Sermon de Roch Hachanah – 5781
Sermon du rabbin François Garaï – Roch Hachanah 5781
La catastrophe, disait Walter Benjamin, c’est quand les choses suivent leur cours. Or cette année nous avons frôlé la catastrophe car les choses n’ont pas suivi leur cours. Le Coronavirus s’est répandu comme une nuée au-dessus de nous et en a agressé des centaines de milliers.
La pandémie nous a fait découvrir des termes qui nous étaient étrangers comme: distanciation sociale, gestes barrières et d’autres encore que nous avons redécouverts comme confinement, quarantaine ou certains dont l’usage est devenu quotidien alors qu’ils évoquaient des jours carnavalesques comme le masque, habituellement réservé à Pourim.
Ces termes connus ou inconnus ont créé un environnement anxiogène.
Distanciation sociale ne voulait pas dire s’éloigner des autres mais nous invitait à affirmer notre proximité avec les autres, en marquant une certaine distance spatiale avec eux pour que nous puissions continuer à nous côtoyer.
Geste barrière qui n’était pas là pour marquer des espaces différenciés, mais pour nous inviter à inventer une proximité relationnelle d’une autre façon que par le passé, moins corporelle, mais tout aussi affectueuse.
La quarantaine était une notion liée à l’histoire du Moyen Age lorsque sévissaient les épidémies de peste et de choléra. Alors que nous l’avions oublié, le Coronavirus nous a fait redécouvrir la normalité des choses: les maladies virales sont volatiles et insaisissables, elles se déplacent au gré du vent et des mouvements humains.
L’épidémie s’est répandue dans le monde, alors que nous avions oublié que cela pouvait être. Le souvenir de la grippe aviaire H5N1, en 2008, avait quitté nos esprits. De ce fait, l’émergence du Coronavirus a été ressentie comme une fragilisation de notre être car, jusque-là, nous avions un sentiment d’invincibilité presque totale. Des personnes ont été qualifiées à risque, comme si nous n’étions pas tous fragiles et vulnérables. Nous avions oublié que notre corps d’adultes s’affaiblissait de jour en jour, imperceptiblement.

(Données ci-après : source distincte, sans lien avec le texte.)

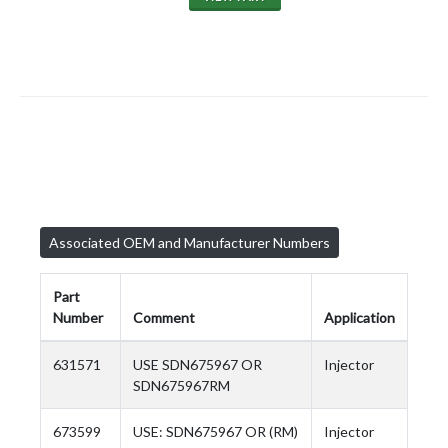
Associated OEM and Manufacturer Numbers
Part
Number
Comment
Application
631571
USE SDN675967 OR
Injector
SDN675967RM
673599
USE: SDN675967 OR (RM)
Injector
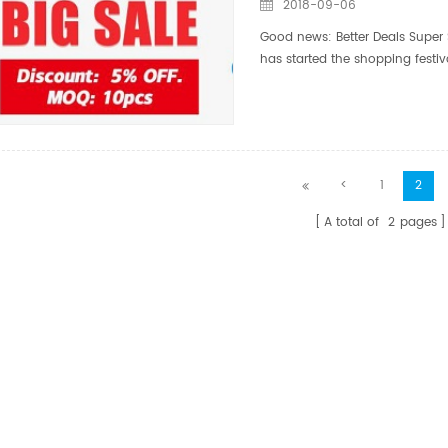
2018-09-06
Good news: Better Deals Super 
has started the shopping festi
30th The September procurement
<
1
2
A total of
2
pages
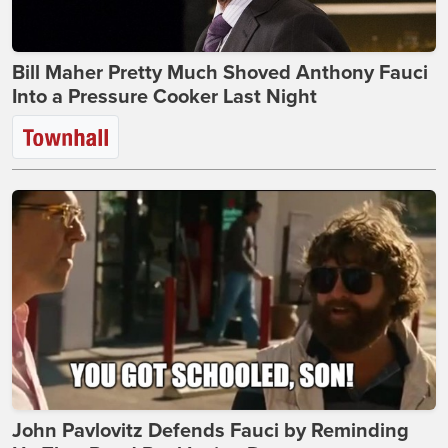
Bill Maher Pretty Much Shoved Anthony Fauci
Into a Pressure Cooker Last Night
John Pavlovitz Defends Fauci by Reminding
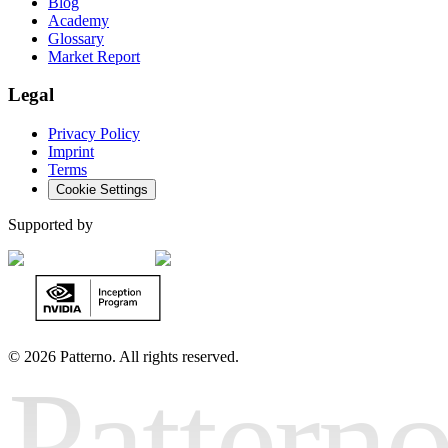
Blog
Academy
Glossary
Market Report
Legal
Privacy Policy
Imprint
Terms
Cookie Settings
Supported by
©
2026 Patterno. All rights reserved.
Pattern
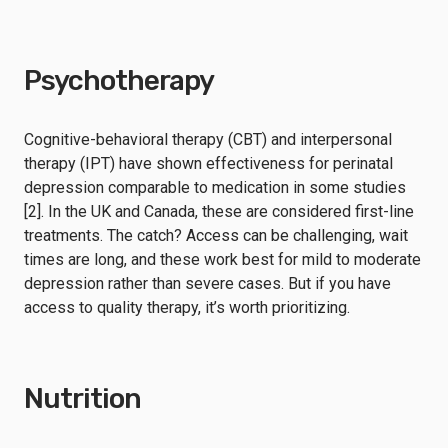
Psychotherapy
Cognitive-behavioral therapy (CBT) and interpersonal
therapy (IPT) have shown effectiveness for perinatal
depression comparable to medication in some studies
[2]. In the UK and Canada, these are considered first-line
treatments. The catch? Access can be challenging, wait
times are long, and these work best for mild to moderate
depression rather than severe cases. But if you have
access to quality therapy, it’s worth prioritizing.
Nutrition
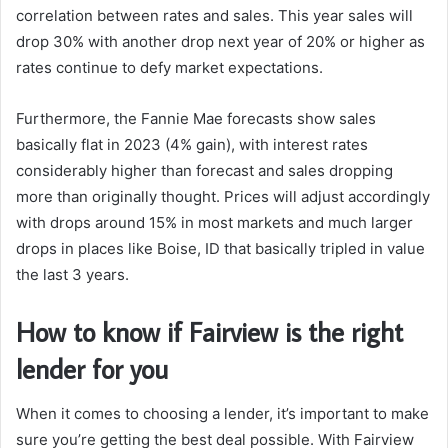
correlation between rates and sales. This year sales will
drop 30% with another drop next year of 20% or higher as
rates continue to defy market expectations.
Furthermore, the Fannie Mae forecasts show sales
basically flat in 2023 (4% gain), with interest rates
considerably higher than forecast and sales dropping
more than originally thought. Prices will adjust accordingly
with drops around 15% in most markets and much larger
drops in places like Boise, ID that basically tripled in value
the last 3 years.
How to know if Fairview is the right
lender for you
When it comes to choosing a lender, it’s important to make
sure you’re getting the best deal possible. With Fairview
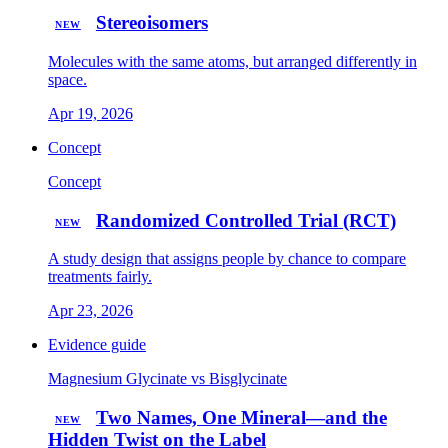
Stereoisomers
NEW
Molecules with the same atoms, but arranged differently in
space.
Apr 19, 2026
Concept
Concept
Randomized Controlled Trial (RCT)
NEW
A study design that assigns people by chance to compare
treatments fairly.
Apr 23, 2026
Evidence guide
Magnesium Glycinate vs Bisglycinate
Two Names, One Mineral—and the
NEW
Hidden Twist on the Label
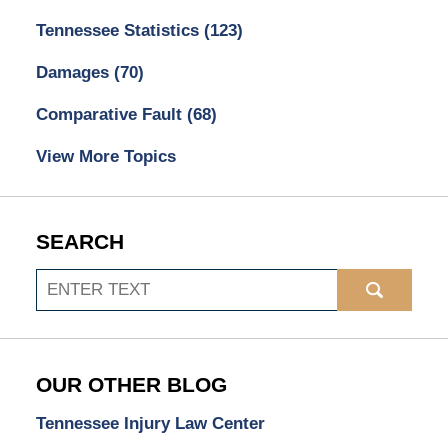
Tennessee Statistics
(123)
Damages
(70)
Comparative Fault
(68)
View More Topics
SEARCH
Search
OUR OTHER BLOG
Tennessee Injury Law Center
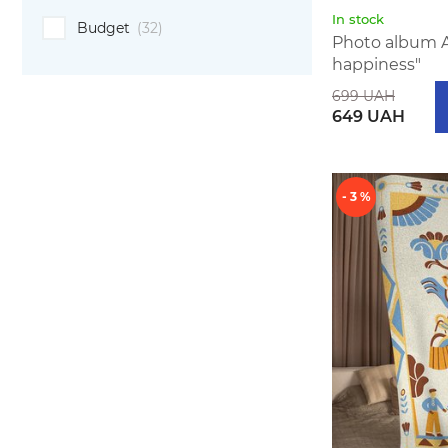
In stock
Budget
(32)
Photo album 
happiness"
699 UAH
649 UAH
- 3 %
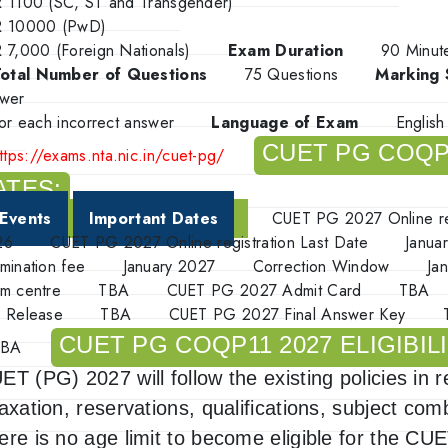
 1100 (SC, ST and Transgender)
R 10000 (PwD)
 7,000 (Foreign Nationals)
Exam Duration
90 Minu
otal Number of Questions
75 Questions
Marking
wer
for each incorrect answer
Language of Exam
Englis
CUET PG COQP
ttps://exams.nta.nic.in/cuet-pg/
ATES:
Events
Important Dates
CUET PG 2027
Online r
26
CUET PG 2027
Online registration Last Date
Janua
mination fee
January 2027
Correction Window
Ja
m centre
TBA
CUET PG 2027 Admit Card
TBA
 Release
TBA
CUET PG 2027 Final Answer Key
CUET PG COQP11 2027 ELIGIBILI
TBA
ET (PG) 2027 will follow the existing policies in 
laxation, reservations, qualifications, subject com
ere is no age limit to become eligible for the C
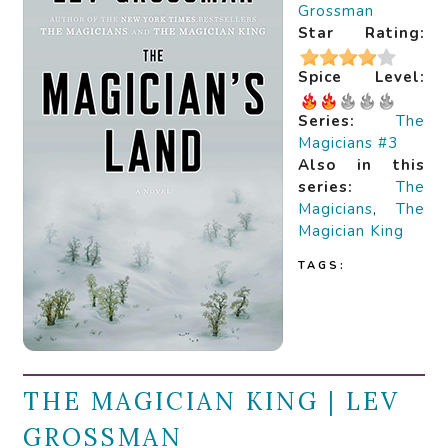
Grossman
Star Rating:
Spice Level:
Series:
The
Magicians #3
Also in this
series:
The
Magicians
,
The
Magician King
TAGS:
THE MAGICIAN KING | LEV
GROSSMAN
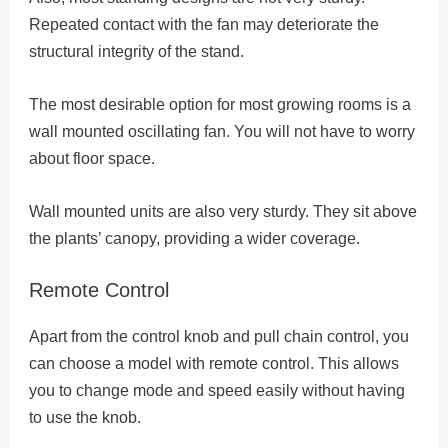
Repeated contact with the fan may deteriorate the
structural integrity of the stand.
The most desirable option for most growing rooms is a
wall mounted oscillating fan. You will not have to worry
about floor space.
Wall mounted units are also very sturdy. They sit above
the plants’ canopy, providing a wider coverage.
Remote Control
Apart from the control knob and pull chain control, you
can choose a model with remote control. This allows
you to change mode and speed easily without having
to use the knob.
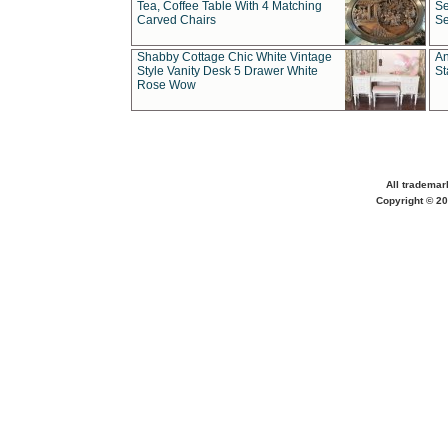
Tea, Coffee Table With 4 Matching
Se
Carved Chairs
Se
Shabby Cottage Chic White Vintage
An
Style Vanity Desk 5 Drawer White
St
Rose Wow
All trademar
Copyright © 20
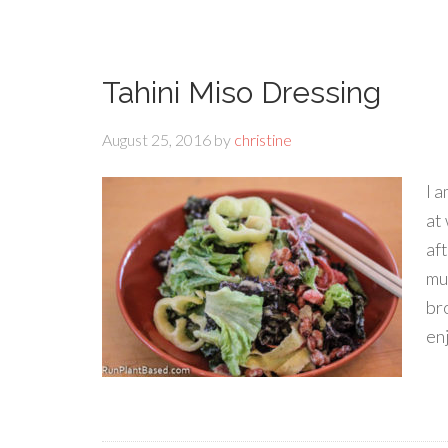
Tahini Miso Dressing
August 25, 2016
by
christine
I a
at
af
mu
br
en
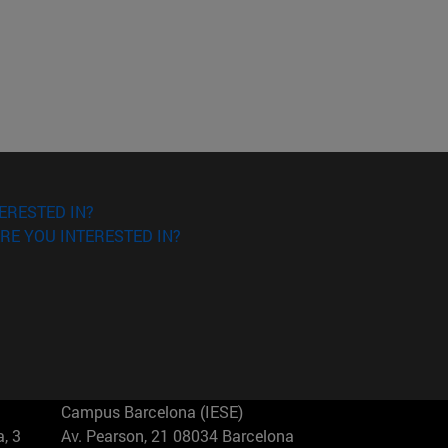
ERESTED IN?
RE YOU INTERESTED IN?
Campus Barcelona (IESE)
, 3
Av. Pearson, 21 08034 Barcelona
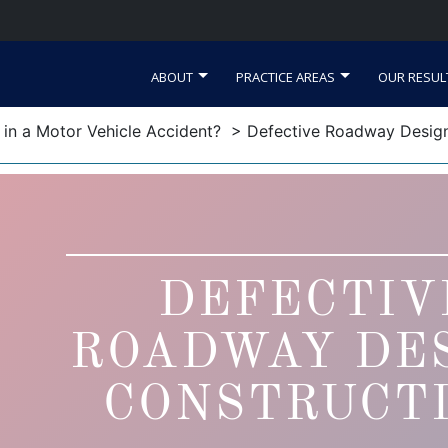
ABOUT
PRACTICE AREAS
OUR RESUL
d in a Motor Vehicle Accident?
> Defective Roadway Design
DEFECTIV
ROADWAY DE
CONSTRUCT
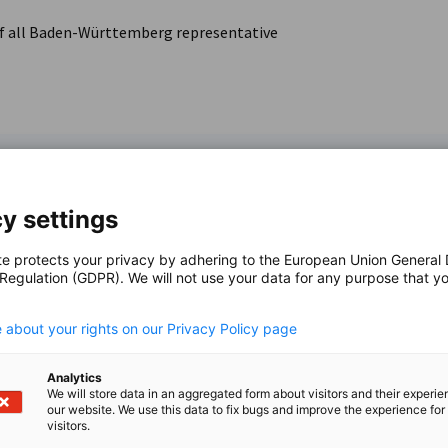
e of all Baden-Württemberg representative
y settings
te protects your privacy by adhering to the European Union General
 Regulation (GDPR). We will not use your data for any purpose that y
i
Victor Ar
.
f the State of
Innovation
 about your rights on our Privacy Policy page
DEinternation
ces
Analytics
+81-(0)
We will store data in an aggregated form about visitors and their experi
our website. We use this data to fix bugs and improve the experience for 
visitors.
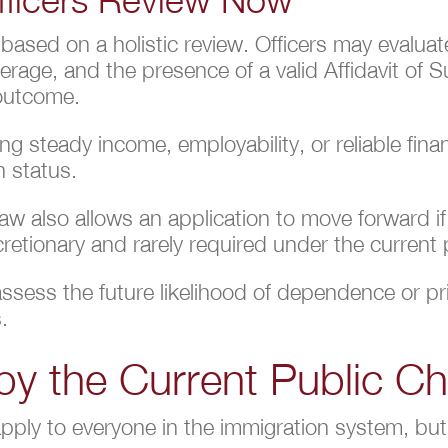
 based on a holistic review. Officers may evalu
verage, and the presence of a valid Affidavit of
 outcome.
g steady income, employability, or reliable fina
n status.
 law also allows an application to move forward i
cretionary and rarely required under the current
o assess the future likelihood of dependence or p
.
by the Current Public C
apply to everyone in the immigration system, b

Cela a remis en place nos pensées et nous a fait redécouvrir non pas uniquement la fragilité de notre existence, mais aussi le rare bonheur de réaliser que nous vivions, que chaque matin nous nous réveillions et pouvions envisager une journée nouvelle de vie et d’action, sauf durant le confinement lorsque certains se sont sentis déconnectés et vécurent dans un grand désarroi.